# getting into logging



## Ryan Willock (Sep 9, 2002)

how would ya'll go about getting into logging? i live in NC and am interested in logging out west. what does it pay starting out (working for a company as a timber feller) and what is required?


----------



## rbtree (Sep 9, 2002)

It takes years to learn how to fell timber well enough, safe enough and fast enough to be proficient.
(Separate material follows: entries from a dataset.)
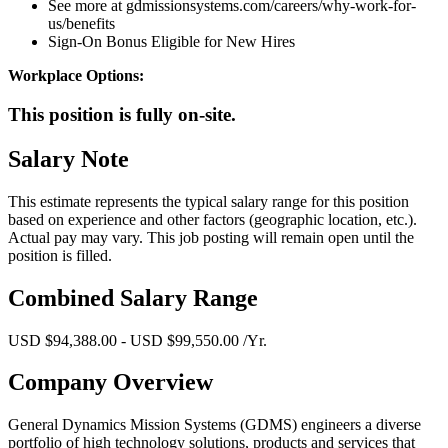
See more at gdmissionsystems.com/careers/why-work-for-
us/benefits
Sign-On Bonus Eligible for New Hires
Workplace Options:
This position is fully on-site.
Salary Note
This estimate represents the typical salary range for this position
based on experience and other factors (geographic location, etc.).
Actual pay may vary. This job posting will remain open until the
position is filled.
Combined Salary Range
USD $94,388.00 - USD $99,550.00 /Yr.
Company Overview
General Dynamics Mission Systems (GDMS) engineers a diverse
portfolio of high technology solutions, products and services that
And there is so little logging going on, and lots of out
of work loggers.

So breaking in would be very tough.

Just my thoughts, as i'm a residential arborist, and have never had a felling job. But I worked for a gyppo logger off Ketchican, ak back in 72. talk about hard work!!


----------



## Ryan Willock (Sep 9, 2002)

cool, just wandering. always had an interest in it. thanks for your help with my gaff questions


----------



## Oregon_Rob (Sep 9, 2002)

These guys are not kidding, my next door neighbor is a logger and he has always said, “behind every successful logger is a woman with a good job”. His wife is a nurse.
Also, a lot of local loggers find side jobs, when they are not working. 
On the other hand, if you are young and have no real constraints, like a family to support, give it a try. I did that with commercial fishing when I was young.


----------



## viking (Sep 9, 2002)

As stated it takes experience in the woods to be a productive faller. Check America's job bank for western states and they'll give you an idea of jobs and pay. If your single and willing to travel there is work. With no experience get on as a choke setter or deck person and work your way up. It's hard physical work humping up and down the hills all day.
As far as gear you'll need (2) saws,chaps,corks,hardhat,tape falling wedges,axe and all sorted odds and ends. Current First Aid Card and CPR Card required on some jobs. Check it out and best of luck to you.


----------



## logcutter429 (Sep 9, 2002)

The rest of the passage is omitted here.